_PROMPT_:
Pictures stay out; everything else in the listing below is to be restated word for word.

_THE DATA_:

■ ■ ■ ■ ■ ■ ■

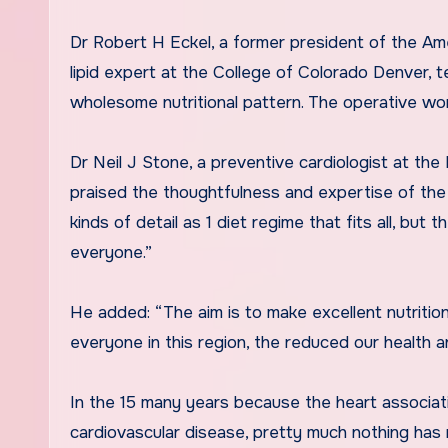
Dr Robert H Eckel, a former president of the Am
lipid expert at the College of Colorado Denver, te
wholesome nutritional pattern. The operative word
Dr Neil J Stone, a preventive cardiologist at th
praised the thoughtfulness and expertise of the 
kinds of detail as 1 diet regime that fits all, but
everyone.”
He added: “The aim is to make excellent nutrition
everyone in this region, the reduced our health a
In the 15 many years because the heart associatio
cardiovascular disease, pretty much nothing has 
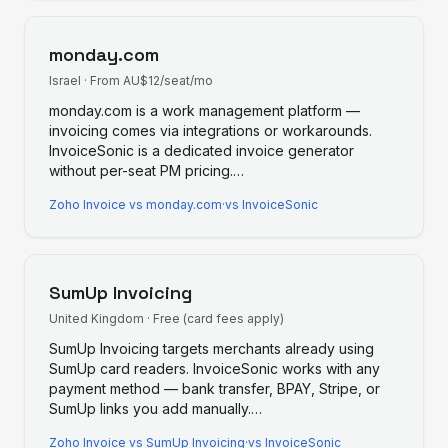
monday.com
Israel
·
From AU$12/seat/mo
monday.com is a work management platform —
invoicing comes via integrations or workarounds.
InvoiceSonic is a dedicated invoice generator
without per-seat PM pricing.
…
Zoho Invoice
vs
monday.com
·
vs InvoiceSonic
SumUp Invoicing
United Kingdom
·
Free (card fees apply)
SumUp Invoicing targets merchants already using
SumUp card readers. InvoiceSonic works with any
payment method — bank transfer, BPAY, Stripe, or
SumUp links you add manually.
…
Zoho Invoice
vs
SumUp Invoicing
·
vs InvoiceSonic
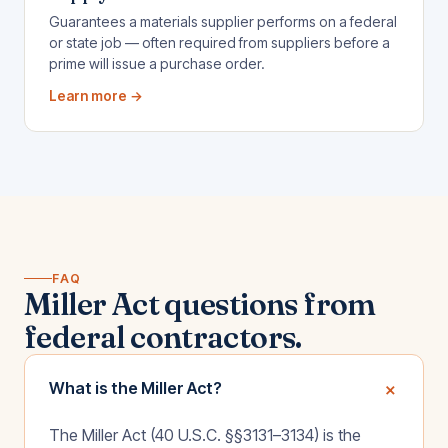
Guarantees a materials supplier performs on a federal
or state job — often required from suppliers before a
prime will issue a purchase order.
Learn more →
FAQ
Miller Act questions from
federal contractors.
+
What is the Miller Act?
The Miller Act (40 U.S.C. §§3131–3134) is the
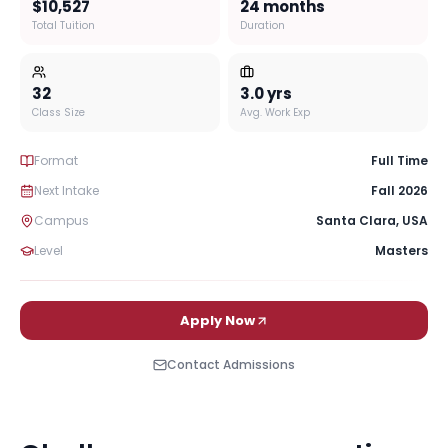
$10,527
24 months
Total Tuition
Duration
32
3.0
yrs
Class Size
Avg. Work Exp
Format
Full Time
Next Intake
Fall 2026
Campus
Santa Clara
,
USA
Level
Masters
Apply Now
Contact Admissions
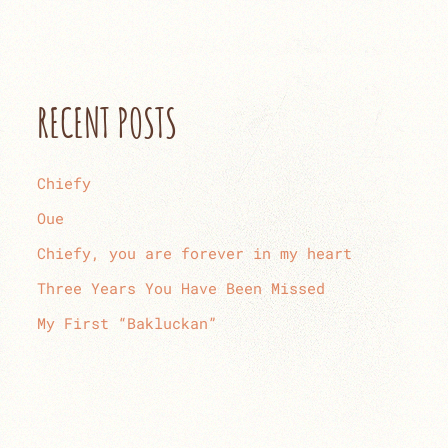
RECENT POSTS
Chiefy
Oue
Chiefy, you are forever in my heart
Three Years You Have Been Missed
My First “Bakluckan”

■ ■ ■ ■ ■ ■ ■

_OUTPUT FOR THIS EXERCISE_:
Dr Robert H Eckel, a former president of the Am
lipid expert at the College of Colorado Denver, te
wholesome nutritional pattern. The operative word
Dr Neil J Stone, a preventive cardiologist at th
praised the thoughtfulness and expertise of the 
kinds of detail as 1 diet regime that fits all, but
everyone.”
He added: “The aim is to make excellent nutrition
everyone in this region, the reduced our health a
In the 15 many years because the heart associatio
cardiovascular disease, pretty much nothing has 
monday.com
Israel
·
From AU$12/seat/mo
monday.com is a work management platform —
invoicing comes via integrations or workarounds.
InvoiceSonic is a dedicated invoice generator
without per-seat PM pricing.
…
Zoho Invoice
vs
monday.com
·
vs InvoiceSonic
SumUp Invoicing
United Kingdom
·
Free (card fees apply)
SumUp Invoicing targets merchants already using
SumUp card readers. InvoiceSonic works with any
payment method — bank transfer, BPAY, Stripe, or
SumUp links you add manually.
…
Zoho Invoice
vs
SumUp Invoicing
·
vs InvoiceSonic
Guarantees a materials supplier performs on a federal
or state job — often required from suppliers before a
prime will issue a purchase order.
Learn more →
FAQ
Miller Act questions from
federal contractors.
+
What is the Miller Act?
The Miller Act (40 U.S.C. §§3131–3134) is the
$10,527
24 months
Total Tuition
Duration
32
3.0
yrs
Class Size
Avg. Work Exp
Format
Full Time
Next Intake
Fall 2026
Campus
Santa Clara
,
USA
Level
Masters
Apply Now
Contact Admissions
RECENT POSTS
Chiefy
Oue
Chiefy, you are forever in my heart
Three Years You Have Been Missed
My First “Bakluckan”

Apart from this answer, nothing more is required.